Directions
Copy each line of the entries that includes the word "well".

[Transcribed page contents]
━━━━━━━━

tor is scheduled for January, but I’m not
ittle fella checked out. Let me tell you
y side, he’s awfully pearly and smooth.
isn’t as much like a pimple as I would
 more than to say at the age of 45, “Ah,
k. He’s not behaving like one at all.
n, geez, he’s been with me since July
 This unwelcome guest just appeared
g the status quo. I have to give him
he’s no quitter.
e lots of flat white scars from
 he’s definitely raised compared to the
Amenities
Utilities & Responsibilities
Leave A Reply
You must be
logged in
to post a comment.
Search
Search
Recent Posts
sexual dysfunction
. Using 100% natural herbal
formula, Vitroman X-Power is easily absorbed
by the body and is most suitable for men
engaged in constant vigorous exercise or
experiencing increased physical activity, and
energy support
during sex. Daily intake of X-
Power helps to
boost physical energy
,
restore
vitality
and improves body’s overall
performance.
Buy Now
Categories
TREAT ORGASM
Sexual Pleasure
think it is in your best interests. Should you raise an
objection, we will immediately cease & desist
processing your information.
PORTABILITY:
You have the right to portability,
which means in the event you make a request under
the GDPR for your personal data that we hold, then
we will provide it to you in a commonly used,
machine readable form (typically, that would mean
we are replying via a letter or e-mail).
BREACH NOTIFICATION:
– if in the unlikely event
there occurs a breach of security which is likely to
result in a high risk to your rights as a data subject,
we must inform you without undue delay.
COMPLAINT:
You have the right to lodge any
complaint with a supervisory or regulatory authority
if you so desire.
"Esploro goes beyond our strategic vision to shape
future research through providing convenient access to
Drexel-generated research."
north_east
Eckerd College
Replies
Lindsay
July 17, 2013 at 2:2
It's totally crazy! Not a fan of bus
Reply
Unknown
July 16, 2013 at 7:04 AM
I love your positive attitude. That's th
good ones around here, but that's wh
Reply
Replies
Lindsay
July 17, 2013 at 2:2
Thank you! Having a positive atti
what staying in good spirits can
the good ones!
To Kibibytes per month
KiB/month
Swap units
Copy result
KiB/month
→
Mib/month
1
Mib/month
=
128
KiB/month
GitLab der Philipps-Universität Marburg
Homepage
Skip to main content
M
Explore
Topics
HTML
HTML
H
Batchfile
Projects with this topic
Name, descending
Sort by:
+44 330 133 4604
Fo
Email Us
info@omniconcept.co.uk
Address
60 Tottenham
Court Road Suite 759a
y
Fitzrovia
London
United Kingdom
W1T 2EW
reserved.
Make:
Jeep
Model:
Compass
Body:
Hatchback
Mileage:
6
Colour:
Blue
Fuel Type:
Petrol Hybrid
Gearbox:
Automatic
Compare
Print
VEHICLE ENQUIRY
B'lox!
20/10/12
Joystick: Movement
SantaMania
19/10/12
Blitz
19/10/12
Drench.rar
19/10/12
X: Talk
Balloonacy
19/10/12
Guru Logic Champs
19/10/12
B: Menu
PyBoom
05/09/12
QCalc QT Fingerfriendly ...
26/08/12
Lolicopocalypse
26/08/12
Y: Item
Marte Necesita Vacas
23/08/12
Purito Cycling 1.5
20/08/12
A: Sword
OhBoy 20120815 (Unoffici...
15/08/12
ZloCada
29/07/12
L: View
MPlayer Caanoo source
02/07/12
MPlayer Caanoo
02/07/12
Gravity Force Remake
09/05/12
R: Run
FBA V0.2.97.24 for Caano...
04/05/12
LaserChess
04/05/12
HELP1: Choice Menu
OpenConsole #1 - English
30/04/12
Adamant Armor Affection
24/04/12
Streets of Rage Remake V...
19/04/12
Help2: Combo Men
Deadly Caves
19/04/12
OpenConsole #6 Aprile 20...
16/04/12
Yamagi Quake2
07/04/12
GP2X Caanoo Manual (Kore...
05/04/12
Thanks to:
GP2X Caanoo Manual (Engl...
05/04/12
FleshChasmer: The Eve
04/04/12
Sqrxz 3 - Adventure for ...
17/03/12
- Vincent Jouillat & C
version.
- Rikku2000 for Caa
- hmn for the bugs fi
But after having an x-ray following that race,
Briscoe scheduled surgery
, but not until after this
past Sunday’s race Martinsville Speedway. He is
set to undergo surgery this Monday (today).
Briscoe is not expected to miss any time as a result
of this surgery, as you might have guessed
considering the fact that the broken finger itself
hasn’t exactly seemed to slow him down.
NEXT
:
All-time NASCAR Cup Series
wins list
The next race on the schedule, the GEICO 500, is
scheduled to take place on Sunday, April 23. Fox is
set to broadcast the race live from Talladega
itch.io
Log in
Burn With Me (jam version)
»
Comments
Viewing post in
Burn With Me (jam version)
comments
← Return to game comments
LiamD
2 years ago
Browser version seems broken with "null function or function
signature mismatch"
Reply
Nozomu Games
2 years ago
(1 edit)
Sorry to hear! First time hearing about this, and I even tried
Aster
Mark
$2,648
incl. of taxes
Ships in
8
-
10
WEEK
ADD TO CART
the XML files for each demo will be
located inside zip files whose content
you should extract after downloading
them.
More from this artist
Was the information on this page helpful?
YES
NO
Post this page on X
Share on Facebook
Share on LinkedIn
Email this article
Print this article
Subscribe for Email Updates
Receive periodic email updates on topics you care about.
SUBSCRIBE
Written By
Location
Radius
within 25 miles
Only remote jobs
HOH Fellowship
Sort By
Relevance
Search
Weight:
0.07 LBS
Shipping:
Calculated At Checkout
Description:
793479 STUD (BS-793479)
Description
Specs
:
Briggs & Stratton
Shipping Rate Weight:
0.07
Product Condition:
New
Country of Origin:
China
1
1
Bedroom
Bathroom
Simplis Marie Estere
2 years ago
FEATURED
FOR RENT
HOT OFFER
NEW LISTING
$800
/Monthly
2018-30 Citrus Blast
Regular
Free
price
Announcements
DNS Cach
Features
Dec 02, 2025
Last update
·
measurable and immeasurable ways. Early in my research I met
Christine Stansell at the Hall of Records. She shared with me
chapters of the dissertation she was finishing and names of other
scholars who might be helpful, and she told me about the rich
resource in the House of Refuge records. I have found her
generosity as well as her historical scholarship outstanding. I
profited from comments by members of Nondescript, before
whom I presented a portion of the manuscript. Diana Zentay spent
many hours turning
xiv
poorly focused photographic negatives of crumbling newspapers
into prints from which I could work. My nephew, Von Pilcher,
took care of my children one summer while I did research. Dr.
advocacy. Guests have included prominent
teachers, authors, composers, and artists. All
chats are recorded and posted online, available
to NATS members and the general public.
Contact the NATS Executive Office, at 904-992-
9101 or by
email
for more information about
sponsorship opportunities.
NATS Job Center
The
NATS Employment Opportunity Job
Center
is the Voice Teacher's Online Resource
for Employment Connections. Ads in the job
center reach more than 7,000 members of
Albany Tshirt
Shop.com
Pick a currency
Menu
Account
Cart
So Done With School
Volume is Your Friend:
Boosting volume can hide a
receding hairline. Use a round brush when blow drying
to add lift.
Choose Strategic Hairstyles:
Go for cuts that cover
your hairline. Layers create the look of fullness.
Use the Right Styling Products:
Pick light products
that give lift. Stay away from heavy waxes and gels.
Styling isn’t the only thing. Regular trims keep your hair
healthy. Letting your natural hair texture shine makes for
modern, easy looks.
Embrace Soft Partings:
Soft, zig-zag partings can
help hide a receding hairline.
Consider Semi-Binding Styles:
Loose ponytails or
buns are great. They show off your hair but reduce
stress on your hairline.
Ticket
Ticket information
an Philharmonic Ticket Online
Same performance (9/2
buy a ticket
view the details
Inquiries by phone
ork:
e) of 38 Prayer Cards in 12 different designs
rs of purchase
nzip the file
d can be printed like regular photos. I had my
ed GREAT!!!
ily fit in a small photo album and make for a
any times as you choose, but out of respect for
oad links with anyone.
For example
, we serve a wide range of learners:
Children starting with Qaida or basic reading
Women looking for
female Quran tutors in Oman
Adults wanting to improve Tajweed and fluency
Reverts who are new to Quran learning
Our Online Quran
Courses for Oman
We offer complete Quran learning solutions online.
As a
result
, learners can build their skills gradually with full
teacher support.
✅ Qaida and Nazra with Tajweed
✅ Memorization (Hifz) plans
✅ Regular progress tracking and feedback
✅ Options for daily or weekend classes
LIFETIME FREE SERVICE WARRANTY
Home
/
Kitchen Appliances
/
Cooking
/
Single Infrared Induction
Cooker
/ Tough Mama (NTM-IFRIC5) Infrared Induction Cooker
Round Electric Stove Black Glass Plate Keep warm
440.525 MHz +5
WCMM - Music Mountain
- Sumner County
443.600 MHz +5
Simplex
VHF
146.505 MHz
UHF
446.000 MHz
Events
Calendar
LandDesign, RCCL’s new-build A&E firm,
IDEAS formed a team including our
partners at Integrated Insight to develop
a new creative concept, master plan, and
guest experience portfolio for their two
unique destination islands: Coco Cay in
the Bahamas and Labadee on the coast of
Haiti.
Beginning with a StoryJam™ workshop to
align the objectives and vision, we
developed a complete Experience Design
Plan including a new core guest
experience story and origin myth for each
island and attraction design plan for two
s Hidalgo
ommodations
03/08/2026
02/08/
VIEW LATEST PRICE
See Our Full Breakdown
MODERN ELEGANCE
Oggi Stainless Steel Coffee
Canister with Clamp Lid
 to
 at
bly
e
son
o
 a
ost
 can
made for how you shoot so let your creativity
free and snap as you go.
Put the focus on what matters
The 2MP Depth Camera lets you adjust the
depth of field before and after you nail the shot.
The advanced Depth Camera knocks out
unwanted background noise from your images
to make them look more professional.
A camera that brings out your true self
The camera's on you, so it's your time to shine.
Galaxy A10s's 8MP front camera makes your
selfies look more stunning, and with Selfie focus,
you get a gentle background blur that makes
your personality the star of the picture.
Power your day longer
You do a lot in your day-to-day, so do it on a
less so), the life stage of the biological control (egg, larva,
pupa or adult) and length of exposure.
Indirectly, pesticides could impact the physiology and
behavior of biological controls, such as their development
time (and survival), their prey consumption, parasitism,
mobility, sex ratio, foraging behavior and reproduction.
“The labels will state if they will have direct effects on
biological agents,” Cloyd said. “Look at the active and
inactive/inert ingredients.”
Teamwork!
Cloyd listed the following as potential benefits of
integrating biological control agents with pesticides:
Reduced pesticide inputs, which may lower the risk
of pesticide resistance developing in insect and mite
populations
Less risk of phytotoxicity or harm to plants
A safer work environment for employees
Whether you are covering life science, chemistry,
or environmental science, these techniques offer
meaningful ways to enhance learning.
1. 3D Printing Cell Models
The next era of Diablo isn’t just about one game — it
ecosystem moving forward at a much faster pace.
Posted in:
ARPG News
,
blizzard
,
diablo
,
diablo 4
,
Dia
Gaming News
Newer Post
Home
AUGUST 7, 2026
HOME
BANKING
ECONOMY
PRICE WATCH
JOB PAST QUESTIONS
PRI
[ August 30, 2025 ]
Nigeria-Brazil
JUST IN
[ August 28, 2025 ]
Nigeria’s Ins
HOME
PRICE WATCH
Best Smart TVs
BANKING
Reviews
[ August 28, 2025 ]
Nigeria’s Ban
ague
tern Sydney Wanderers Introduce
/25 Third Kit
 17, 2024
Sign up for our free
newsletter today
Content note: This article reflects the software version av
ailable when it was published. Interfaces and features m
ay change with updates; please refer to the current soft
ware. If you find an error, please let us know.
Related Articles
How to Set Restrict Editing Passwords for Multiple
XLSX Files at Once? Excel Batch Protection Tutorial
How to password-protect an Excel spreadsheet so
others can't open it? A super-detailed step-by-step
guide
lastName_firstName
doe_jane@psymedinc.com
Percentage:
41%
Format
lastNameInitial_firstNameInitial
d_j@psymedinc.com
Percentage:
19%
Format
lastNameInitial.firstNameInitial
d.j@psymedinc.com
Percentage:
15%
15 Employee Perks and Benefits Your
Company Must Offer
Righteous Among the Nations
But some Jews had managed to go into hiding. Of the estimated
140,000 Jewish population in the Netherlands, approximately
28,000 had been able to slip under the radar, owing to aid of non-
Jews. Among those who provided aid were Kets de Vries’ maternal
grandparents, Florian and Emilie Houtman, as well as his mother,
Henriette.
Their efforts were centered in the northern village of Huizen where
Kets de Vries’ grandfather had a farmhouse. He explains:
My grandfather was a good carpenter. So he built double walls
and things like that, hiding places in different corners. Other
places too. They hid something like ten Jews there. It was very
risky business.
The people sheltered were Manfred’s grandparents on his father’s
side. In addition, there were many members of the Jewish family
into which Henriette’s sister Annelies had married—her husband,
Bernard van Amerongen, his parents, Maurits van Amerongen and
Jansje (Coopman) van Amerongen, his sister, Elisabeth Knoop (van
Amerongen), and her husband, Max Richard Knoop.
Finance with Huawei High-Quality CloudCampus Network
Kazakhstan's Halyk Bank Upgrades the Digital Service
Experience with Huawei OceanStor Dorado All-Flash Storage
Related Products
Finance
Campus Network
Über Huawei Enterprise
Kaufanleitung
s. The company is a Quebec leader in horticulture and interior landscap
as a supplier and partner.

━━━━━━━━

Answer space
generosity as well as her historical scholarship outstanding. I
grandparents, Florian and Emilie Houtman, as well as his mother,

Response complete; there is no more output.